Another way that prison, I would say, is criminogenic is that one thinks—

AMY GOODMAN: Criminogenic?

JEFF SMITH: Encourages more crime—is that when—when we want to reduce recidivism, we know one very simple way to do it is to keep people in close contact with their loved ones and community support. And yet everything about prison makes that difficult. You know how expensive it is to make phone calls home in prison? These phone companies—I know you guys have done some stuff on these private phone companies that are gouging prisoners. Sometimes it could cost $3 or $4 a minute to talk to a loved one. You don’t have any money in prison. Most guys in there still owe court costs, you know, from before they came in. And people are just hustling to try to get by. If—

AMY GOODMAN: How much did you make?

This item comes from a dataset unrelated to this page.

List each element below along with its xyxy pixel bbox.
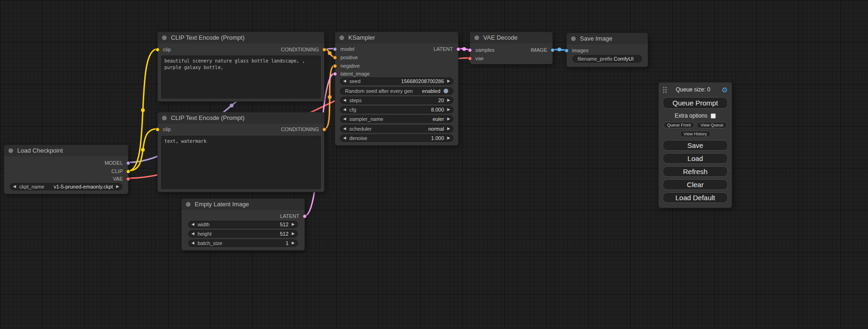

What did you do in prison?

JEFF SMITH: I worked in the food warehouse. I unloaded trucks, about 35,000 or 40,000 pounds of food every day, with six other men at the prison. And I made $5.25—not an hour, but per month of full-time work. So, when you make $5 a month—and it’s a big misconception about prison: They don’t give you things. You have to buy your own soap, your own toothpaste, just things for even basic hygiene. And that means that inmates are forced to hustle, you know, find ways to try to survive, whether it’s cooking or cutting other guys’ hair. There’s all types of prison businesses going on and a thriving underground economy.

AMY GOODMAN: And then, when—you served a year and a day. But talk about what happens to people when they get out of prison. You talk about prisons being criminogenic. How it—outside life, because of the restrictions on people who have been in prison, it forces them right back in.

JEFF SMITH: That’s exactly right. When you’re in prison, you’re probably not getting any job training. You don’t even—you come out of prison in the year 2015, you don’t even know how to point and click or use the Internet. And then you come out, and there’s all types of background checks for employment. About 90 percent of employers use background checks, and the majority say that they would never hire an ex-offender. Landlords, about four out of five landlords in this country use background checks and won’t rent to ex-offenders. And then you can’t even get public assistance in most states in this country, you know, if you were convicted of a drug crime. So, there’s all—

AMY GOODMAN: Food stamps?

JEFF SMITH: Food stamps, that’s right. So there’s all—

AMY GOODMAN: You cannot ever, for the rest of your life?

JEFF SMITH: For the rest of your life. Now, that was part of the 1996 Welfare Reform Act. Some states have waived that ban. Texas, actually, just today, has decided to waive that ban, wisely. But most states still have some version of that ban on the books.

AMY GOODMAN: Now, if you wanted to vote out the legislators who have passed these very restrictive rules, in a lot of states you can’t, because you can never vote again.

JEFF SMITH: That’s exactly right. That’s exactly right.

AMY GOODMAN: Though it varies across states. In some places, I believe, like Vermont, you can vote from prison.

JEFF SMITH: That’s exactly right, but a huge variance. And, Amy, you make such a great point. We ask people when they re-enter society, “We want you to fly straight and become good citizens again.” And yet the most fundamental tenet of citizenship—being able to vote—we deny in many states. And that makes no sense.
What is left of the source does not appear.